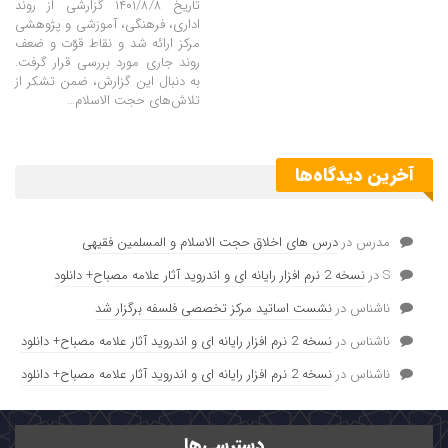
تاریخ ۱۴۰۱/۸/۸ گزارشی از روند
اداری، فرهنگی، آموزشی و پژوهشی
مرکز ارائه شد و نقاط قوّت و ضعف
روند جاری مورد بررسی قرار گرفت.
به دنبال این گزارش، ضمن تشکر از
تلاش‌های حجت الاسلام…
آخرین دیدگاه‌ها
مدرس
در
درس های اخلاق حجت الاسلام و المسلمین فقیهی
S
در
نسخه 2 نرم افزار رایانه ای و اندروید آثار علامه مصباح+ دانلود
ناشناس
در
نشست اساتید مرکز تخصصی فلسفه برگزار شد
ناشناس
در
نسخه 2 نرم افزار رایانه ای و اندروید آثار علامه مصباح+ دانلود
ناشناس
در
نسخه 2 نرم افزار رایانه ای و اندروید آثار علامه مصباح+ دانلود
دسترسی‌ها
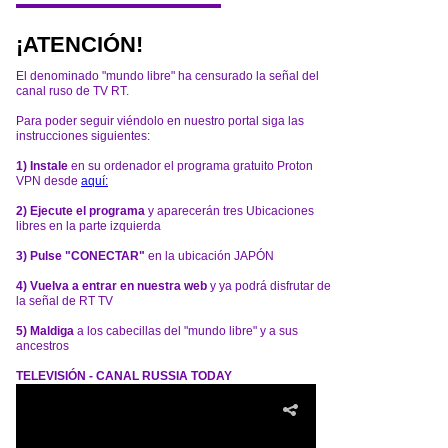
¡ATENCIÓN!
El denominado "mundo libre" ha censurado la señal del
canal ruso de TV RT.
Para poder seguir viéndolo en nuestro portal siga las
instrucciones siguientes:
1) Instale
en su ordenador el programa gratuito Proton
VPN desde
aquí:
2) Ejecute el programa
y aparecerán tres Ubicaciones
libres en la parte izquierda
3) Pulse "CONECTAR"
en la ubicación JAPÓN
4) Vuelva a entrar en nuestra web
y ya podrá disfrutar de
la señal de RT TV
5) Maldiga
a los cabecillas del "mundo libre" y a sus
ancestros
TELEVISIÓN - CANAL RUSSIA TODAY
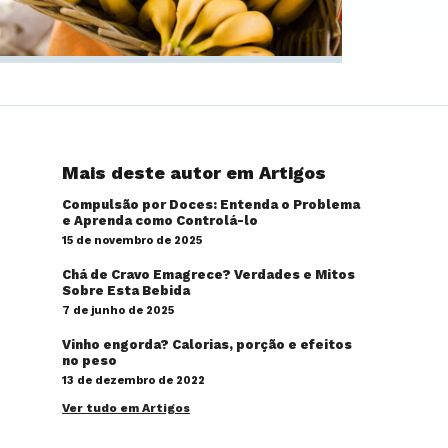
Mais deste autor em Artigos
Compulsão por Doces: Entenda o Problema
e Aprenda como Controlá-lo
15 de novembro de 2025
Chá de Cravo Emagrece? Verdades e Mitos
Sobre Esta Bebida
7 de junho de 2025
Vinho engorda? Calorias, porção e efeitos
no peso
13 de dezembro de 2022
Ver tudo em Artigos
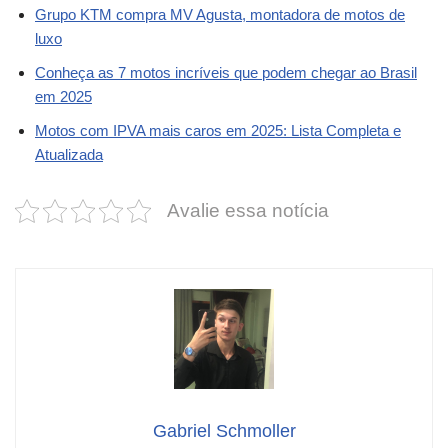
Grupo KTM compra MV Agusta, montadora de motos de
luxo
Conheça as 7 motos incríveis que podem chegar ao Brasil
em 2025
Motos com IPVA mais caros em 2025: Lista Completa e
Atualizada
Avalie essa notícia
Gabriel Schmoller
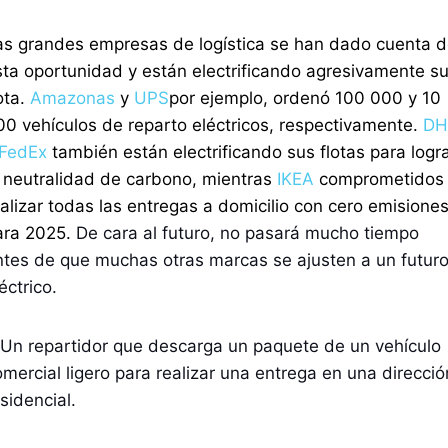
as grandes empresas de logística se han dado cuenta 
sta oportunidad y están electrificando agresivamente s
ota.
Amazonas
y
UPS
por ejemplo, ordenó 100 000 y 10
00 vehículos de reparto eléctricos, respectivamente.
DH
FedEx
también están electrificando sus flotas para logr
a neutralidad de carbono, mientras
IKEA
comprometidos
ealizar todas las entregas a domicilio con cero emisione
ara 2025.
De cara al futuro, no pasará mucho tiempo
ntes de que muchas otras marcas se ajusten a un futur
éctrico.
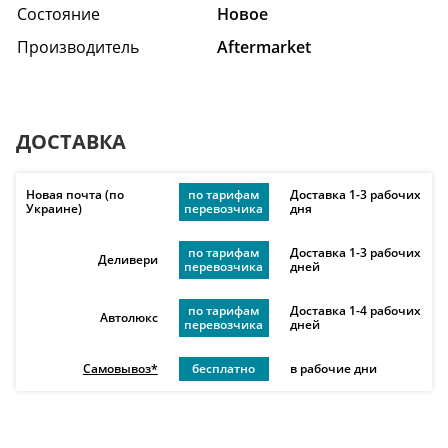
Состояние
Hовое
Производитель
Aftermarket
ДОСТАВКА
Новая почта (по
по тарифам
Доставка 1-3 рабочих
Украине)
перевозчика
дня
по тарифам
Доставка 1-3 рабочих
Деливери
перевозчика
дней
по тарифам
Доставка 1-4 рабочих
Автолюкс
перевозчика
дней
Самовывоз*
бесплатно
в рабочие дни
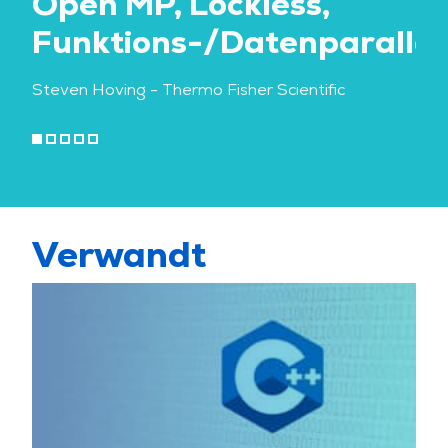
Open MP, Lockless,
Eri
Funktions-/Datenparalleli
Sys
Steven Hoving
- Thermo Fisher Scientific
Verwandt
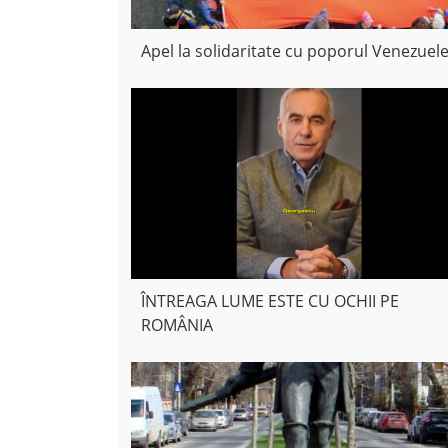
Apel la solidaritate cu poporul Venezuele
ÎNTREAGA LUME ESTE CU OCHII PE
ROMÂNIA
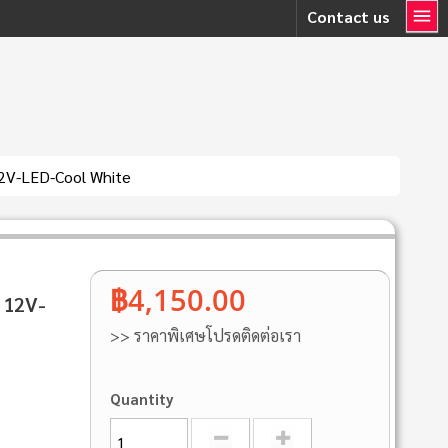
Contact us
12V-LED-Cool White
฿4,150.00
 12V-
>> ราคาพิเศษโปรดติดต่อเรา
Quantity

———

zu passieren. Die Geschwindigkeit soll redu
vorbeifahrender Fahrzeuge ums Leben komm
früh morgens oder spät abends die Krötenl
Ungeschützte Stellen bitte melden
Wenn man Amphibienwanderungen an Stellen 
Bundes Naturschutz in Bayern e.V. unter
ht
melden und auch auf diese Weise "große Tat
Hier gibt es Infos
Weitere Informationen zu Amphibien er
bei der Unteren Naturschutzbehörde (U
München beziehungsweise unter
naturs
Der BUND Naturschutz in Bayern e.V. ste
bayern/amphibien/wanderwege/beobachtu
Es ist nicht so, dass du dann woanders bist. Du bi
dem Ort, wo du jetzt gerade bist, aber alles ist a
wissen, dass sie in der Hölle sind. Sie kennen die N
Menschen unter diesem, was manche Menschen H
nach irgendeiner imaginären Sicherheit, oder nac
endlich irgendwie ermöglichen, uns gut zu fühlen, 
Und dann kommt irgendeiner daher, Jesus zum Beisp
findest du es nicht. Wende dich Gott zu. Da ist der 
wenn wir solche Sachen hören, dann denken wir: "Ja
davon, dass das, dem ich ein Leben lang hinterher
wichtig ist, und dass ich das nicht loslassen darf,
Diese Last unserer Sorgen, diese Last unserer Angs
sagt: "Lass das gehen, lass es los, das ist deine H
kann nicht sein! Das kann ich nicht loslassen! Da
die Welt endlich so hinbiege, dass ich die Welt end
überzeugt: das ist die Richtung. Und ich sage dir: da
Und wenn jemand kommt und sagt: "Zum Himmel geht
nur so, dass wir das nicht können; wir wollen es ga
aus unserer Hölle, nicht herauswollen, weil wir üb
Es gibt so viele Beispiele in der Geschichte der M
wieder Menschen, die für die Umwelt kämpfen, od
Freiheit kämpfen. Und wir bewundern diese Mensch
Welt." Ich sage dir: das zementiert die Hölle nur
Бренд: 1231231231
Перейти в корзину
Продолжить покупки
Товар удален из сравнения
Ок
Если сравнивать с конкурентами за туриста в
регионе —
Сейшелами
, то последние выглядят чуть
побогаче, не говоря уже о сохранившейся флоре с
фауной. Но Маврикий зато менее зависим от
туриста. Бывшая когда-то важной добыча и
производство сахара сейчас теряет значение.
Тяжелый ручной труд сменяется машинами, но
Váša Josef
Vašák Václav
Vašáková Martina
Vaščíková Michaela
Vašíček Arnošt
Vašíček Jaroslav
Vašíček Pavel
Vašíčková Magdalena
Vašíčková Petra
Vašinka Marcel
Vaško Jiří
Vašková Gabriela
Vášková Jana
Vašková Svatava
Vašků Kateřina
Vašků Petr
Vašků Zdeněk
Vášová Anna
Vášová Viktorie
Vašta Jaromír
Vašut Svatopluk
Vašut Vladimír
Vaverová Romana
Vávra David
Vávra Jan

———

*What is required*: Wherever the word "Vašků" shows up in the material, copy the line it is on.

*Reply to the task*:
Vašků Kateřina
Vašků Petr
Vašků Zdeněk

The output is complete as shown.